DATA TO EXAMINE –
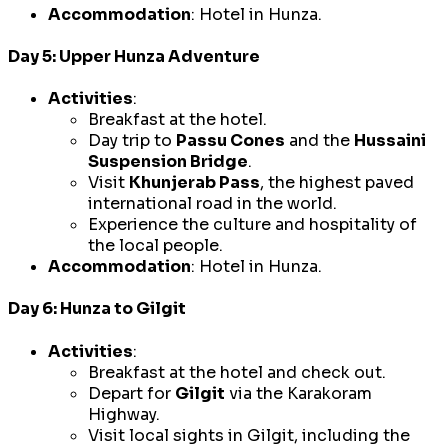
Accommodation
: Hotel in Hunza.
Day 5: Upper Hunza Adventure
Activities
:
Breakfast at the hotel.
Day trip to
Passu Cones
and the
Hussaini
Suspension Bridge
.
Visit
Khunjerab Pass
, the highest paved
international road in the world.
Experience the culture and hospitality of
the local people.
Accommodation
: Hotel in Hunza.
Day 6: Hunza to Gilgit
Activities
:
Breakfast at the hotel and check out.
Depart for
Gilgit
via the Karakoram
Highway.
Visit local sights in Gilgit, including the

...

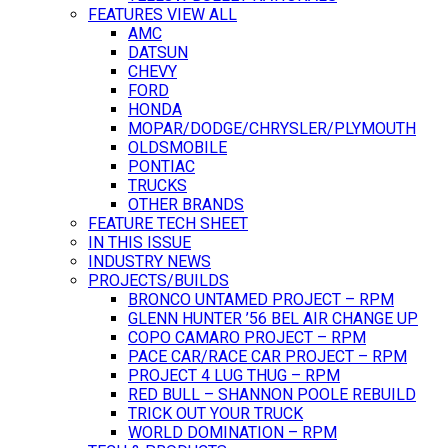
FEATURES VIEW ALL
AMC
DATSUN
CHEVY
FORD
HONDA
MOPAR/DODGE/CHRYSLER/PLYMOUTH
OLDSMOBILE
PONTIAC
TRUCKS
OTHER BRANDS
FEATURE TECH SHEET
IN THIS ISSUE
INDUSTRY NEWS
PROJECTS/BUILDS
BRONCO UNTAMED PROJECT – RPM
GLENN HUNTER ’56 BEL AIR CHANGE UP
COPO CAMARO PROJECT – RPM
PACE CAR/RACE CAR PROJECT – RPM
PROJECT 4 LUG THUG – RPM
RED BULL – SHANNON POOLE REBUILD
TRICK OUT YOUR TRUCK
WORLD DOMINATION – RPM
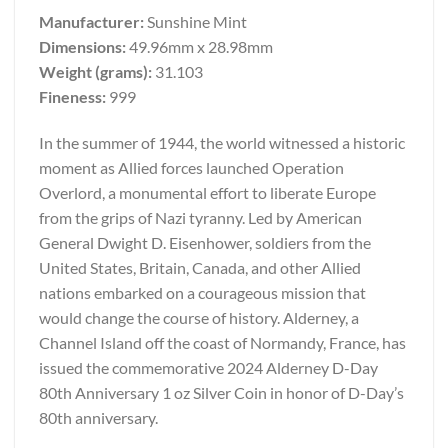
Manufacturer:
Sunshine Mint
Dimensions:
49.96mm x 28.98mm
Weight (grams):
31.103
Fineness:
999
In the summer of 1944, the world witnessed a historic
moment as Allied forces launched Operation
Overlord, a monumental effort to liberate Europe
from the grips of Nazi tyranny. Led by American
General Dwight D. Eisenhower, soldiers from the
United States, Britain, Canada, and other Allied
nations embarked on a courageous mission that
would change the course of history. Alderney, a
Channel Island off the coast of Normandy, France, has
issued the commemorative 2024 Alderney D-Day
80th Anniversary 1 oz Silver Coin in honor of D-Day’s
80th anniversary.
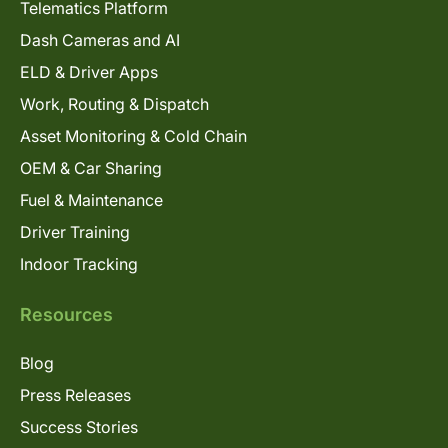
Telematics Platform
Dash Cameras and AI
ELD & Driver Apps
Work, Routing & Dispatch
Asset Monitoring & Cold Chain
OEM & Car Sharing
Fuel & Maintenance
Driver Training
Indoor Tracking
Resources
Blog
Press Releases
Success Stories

--

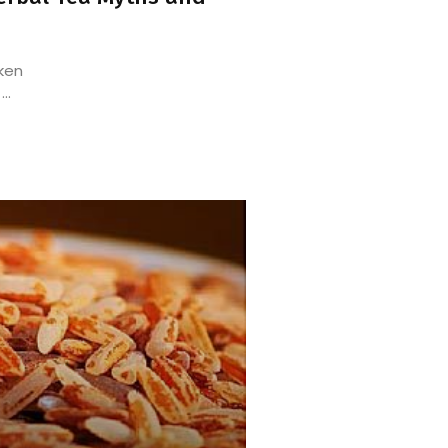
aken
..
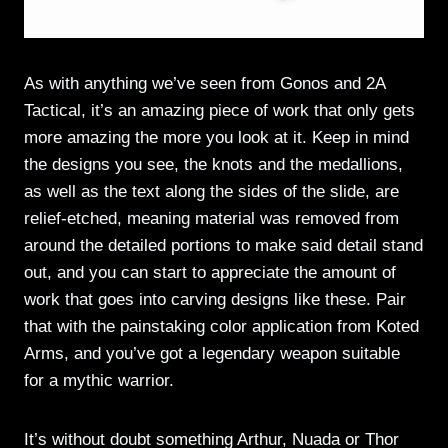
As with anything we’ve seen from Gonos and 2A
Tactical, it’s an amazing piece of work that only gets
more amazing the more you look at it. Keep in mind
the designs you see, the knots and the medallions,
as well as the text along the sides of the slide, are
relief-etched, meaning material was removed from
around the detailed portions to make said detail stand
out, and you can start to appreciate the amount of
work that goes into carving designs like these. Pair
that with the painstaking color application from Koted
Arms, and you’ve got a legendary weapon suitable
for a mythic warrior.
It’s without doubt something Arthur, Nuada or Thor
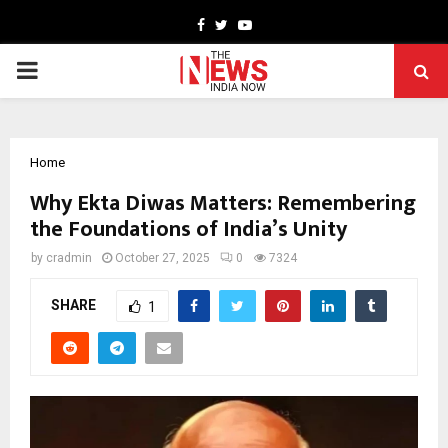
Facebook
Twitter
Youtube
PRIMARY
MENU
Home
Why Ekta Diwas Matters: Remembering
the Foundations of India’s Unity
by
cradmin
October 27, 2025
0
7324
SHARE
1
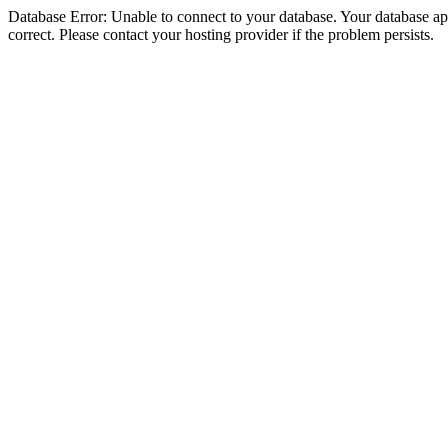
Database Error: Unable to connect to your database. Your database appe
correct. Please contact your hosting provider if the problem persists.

THE PROBLEM – Which lines in the records above contain the string "local"? Copy them.

ANSWER SECTION –
the local people.
Visit local sights in Gilgit, including the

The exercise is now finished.